Records to process:
'''

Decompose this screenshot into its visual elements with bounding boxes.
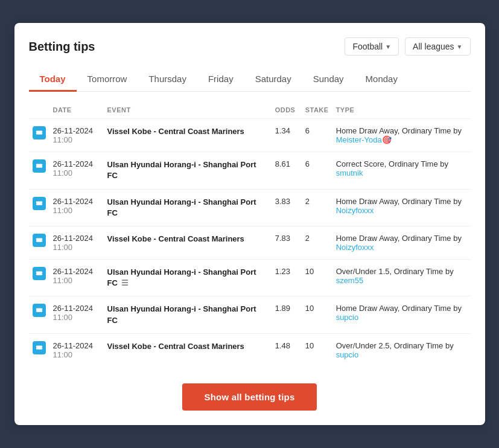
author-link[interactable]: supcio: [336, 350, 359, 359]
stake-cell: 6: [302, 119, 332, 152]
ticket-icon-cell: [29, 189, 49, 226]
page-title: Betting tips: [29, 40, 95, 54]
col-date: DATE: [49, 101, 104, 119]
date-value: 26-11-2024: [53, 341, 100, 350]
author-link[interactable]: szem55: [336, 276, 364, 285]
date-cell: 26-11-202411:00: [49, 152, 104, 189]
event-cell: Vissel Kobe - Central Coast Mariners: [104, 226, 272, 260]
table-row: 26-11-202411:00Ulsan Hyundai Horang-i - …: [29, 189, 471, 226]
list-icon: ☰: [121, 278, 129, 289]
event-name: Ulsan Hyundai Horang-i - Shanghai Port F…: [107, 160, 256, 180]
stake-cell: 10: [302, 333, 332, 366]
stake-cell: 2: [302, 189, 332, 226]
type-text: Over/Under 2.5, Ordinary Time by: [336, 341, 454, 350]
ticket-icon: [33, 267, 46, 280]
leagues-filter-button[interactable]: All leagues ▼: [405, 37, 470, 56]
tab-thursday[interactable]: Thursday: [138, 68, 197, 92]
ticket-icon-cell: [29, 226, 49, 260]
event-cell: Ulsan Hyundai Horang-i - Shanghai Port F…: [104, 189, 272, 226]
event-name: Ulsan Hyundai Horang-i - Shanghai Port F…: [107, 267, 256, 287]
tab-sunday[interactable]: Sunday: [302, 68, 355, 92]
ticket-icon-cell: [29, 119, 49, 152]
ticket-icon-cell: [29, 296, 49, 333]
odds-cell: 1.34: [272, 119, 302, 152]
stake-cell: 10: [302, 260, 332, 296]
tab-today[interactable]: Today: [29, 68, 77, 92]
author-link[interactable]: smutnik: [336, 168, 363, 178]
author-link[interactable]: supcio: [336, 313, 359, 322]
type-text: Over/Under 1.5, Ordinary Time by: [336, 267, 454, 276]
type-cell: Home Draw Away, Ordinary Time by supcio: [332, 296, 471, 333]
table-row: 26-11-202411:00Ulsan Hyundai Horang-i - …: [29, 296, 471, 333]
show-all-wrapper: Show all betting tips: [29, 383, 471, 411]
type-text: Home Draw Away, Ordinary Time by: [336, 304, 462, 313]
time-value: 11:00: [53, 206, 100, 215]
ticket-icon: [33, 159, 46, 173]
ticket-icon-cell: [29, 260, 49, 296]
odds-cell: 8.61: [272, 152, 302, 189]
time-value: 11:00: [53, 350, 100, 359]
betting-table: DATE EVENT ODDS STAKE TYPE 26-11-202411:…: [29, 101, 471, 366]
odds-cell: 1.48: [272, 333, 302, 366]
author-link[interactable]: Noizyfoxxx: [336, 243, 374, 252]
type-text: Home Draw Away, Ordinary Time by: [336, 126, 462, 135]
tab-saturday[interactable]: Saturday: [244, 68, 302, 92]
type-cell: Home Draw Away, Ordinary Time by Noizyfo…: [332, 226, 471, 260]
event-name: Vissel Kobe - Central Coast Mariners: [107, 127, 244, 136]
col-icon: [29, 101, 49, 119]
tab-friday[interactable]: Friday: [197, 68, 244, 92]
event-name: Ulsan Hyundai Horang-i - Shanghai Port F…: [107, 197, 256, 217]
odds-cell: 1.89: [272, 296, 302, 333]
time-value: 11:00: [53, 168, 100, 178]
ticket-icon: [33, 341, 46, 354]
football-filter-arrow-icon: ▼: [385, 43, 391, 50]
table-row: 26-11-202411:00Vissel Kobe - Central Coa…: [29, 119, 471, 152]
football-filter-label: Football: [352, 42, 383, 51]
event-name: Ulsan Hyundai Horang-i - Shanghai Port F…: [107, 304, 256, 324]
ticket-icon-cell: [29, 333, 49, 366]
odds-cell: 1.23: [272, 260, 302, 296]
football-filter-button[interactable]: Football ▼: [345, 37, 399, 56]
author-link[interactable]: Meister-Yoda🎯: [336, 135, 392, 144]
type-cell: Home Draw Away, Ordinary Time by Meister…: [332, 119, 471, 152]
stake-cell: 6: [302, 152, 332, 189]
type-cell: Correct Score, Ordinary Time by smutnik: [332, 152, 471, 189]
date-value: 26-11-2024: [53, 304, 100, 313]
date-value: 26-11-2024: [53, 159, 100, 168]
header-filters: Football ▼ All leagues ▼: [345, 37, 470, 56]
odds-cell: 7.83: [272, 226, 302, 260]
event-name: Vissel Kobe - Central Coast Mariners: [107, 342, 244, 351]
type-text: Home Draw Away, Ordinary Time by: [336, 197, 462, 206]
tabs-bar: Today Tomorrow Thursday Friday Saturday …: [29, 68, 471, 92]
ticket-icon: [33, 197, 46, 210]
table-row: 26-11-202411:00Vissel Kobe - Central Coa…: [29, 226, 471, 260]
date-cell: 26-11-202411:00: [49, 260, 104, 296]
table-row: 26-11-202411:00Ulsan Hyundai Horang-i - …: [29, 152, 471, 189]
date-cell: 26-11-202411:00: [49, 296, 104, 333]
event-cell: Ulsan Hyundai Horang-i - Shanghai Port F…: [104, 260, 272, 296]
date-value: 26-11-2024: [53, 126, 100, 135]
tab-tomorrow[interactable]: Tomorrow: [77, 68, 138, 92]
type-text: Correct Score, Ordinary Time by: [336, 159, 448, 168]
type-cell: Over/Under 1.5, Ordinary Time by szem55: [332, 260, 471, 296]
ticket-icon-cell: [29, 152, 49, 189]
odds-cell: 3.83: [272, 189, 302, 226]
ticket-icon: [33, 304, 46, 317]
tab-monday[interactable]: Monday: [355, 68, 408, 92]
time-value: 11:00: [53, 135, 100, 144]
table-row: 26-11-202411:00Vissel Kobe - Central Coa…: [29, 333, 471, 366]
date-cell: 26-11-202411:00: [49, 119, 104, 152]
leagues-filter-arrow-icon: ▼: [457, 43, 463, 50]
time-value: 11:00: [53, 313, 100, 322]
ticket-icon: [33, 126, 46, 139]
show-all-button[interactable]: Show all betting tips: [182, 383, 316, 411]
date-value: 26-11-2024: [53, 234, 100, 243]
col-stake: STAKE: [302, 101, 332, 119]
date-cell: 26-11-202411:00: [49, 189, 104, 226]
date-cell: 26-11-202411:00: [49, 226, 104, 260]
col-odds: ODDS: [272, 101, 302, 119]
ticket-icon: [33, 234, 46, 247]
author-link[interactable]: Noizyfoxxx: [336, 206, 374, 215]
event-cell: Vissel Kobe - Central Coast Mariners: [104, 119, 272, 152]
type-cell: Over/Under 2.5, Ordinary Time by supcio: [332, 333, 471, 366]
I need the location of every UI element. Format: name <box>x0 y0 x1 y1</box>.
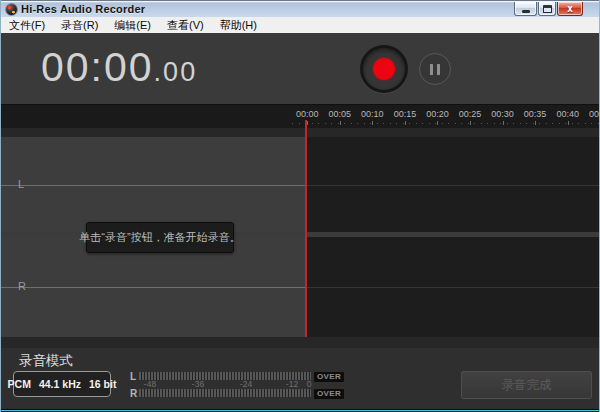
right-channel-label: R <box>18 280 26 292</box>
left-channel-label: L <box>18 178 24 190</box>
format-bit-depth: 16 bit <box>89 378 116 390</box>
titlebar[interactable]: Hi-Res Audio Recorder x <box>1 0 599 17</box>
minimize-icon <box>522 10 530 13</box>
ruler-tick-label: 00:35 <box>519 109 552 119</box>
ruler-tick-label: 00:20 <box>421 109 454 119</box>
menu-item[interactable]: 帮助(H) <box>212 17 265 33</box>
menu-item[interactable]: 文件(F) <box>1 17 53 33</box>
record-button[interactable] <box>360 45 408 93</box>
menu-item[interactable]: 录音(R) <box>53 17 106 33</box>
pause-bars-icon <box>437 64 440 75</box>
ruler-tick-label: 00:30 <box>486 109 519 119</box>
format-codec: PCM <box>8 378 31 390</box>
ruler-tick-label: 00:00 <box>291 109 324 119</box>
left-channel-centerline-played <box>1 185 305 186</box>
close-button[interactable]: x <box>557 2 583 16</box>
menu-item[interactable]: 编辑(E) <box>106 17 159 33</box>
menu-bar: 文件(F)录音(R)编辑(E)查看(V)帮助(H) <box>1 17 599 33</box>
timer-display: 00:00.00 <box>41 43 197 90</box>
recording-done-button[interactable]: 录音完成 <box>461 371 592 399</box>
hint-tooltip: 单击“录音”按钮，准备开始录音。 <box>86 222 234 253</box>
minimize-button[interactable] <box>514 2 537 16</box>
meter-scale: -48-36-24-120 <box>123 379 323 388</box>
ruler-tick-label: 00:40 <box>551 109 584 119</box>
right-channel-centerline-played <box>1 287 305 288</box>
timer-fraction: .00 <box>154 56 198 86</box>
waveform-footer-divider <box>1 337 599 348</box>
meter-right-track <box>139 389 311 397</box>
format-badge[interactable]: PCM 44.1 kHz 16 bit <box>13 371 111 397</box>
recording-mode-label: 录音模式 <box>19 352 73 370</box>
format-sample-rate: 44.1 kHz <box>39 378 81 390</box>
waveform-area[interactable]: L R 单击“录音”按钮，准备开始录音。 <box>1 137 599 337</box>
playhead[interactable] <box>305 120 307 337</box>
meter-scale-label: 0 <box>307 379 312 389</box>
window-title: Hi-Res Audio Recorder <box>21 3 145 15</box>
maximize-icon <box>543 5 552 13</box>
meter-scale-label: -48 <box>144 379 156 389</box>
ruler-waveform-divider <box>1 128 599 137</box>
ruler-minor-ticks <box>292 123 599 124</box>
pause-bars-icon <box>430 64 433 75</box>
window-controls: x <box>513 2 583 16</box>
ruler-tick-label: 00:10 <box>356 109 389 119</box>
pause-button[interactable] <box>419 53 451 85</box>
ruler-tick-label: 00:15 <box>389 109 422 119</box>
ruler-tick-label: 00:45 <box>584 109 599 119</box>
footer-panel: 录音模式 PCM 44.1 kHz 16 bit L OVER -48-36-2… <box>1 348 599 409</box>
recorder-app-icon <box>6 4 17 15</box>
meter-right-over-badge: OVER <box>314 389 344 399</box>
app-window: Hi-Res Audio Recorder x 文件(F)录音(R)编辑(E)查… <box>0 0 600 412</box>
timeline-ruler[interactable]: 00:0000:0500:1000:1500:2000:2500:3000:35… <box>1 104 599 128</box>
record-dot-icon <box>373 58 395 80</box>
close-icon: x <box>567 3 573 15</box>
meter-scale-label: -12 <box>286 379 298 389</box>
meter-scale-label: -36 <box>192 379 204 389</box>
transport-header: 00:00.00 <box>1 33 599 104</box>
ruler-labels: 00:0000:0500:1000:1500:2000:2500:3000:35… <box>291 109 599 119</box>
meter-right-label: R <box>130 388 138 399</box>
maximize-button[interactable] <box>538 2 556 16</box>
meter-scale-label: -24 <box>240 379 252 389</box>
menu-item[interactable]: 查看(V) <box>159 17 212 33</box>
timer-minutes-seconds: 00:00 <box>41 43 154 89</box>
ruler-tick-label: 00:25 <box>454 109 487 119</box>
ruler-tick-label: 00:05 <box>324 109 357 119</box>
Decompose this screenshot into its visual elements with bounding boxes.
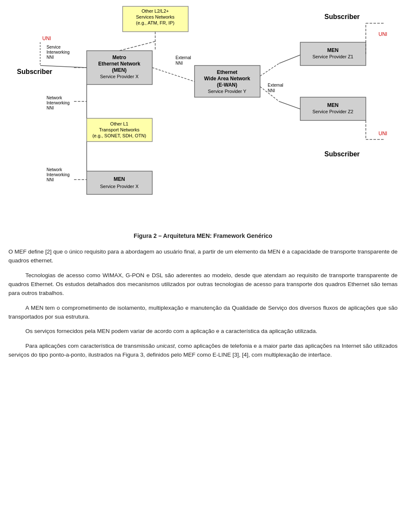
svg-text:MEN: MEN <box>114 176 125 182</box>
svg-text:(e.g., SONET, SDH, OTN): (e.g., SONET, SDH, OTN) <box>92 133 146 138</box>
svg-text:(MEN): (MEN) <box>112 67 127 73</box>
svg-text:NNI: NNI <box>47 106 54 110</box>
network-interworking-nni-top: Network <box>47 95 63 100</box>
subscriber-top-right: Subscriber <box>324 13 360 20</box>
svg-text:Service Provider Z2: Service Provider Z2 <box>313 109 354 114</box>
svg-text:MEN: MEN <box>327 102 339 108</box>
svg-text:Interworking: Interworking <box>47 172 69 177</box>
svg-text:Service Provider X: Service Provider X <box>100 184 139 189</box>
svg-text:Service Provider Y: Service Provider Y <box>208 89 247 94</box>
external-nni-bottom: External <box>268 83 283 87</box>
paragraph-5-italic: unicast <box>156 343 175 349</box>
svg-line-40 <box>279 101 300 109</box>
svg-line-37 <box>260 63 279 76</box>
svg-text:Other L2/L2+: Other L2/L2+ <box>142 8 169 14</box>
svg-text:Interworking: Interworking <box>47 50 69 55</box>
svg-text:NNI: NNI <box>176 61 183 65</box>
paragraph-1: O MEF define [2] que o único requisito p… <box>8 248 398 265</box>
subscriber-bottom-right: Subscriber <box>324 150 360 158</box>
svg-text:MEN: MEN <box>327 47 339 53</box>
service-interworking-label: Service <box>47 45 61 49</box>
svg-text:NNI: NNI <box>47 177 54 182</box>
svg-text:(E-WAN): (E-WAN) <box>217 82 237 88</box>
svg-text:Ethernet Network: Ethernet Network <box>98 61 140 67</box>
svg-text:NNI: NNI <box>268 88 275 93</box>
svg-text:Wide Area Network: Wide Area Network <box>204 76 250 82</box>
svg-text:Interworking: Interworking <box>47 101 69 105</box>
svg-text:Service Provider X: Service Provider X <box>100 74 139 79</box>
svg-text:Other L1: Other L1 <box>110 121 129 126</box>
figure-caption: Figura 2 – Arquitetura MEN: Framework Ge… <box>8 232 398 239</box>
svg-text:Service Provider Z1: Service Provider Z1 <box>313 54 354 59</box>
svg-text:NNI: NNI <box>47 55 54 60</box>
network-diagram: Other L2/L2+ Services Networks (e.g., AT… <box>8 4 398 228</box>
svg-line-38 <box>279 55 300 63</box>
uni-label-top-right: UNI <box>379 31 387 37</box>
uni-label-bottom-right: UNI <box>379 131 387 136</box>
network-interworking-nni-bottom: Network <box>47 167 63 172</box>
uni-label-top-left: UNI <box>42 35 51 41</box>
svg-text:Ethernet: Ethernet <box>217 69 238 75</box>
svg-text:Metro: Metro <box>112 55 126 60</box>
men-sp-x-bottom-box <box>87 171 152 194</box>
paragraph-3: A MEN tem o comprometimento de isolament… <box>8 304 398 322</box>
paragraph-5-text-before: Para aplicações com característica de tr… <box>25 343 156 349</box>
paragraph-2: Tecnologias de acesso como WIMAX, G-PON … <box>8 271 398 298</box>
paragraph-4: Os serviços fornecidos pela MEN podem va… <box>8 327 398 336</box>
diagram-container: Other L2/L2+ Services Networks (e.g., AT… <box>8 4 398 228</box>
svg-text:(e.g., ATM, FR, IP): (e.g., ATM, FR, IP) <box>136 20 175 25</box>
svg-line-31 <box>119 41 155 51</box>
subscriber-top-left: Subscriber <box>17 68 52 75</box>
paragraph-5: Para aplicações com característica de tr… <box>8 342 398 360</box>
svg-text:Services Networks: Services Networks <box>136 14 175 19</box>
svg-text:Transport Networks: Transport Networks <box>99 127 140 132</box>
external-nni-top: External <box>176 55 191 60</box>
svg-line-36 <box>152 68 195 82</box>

'''

About this exercise: Take the entries above and copy out all lines with the string "smutnik".

Solution to this problem:
author-link[interactable]: smutnik: [336, 168, 363, 178]
type-cell: Correct Score, Ordinary Time by smutnik: [332, 152, 471, 189]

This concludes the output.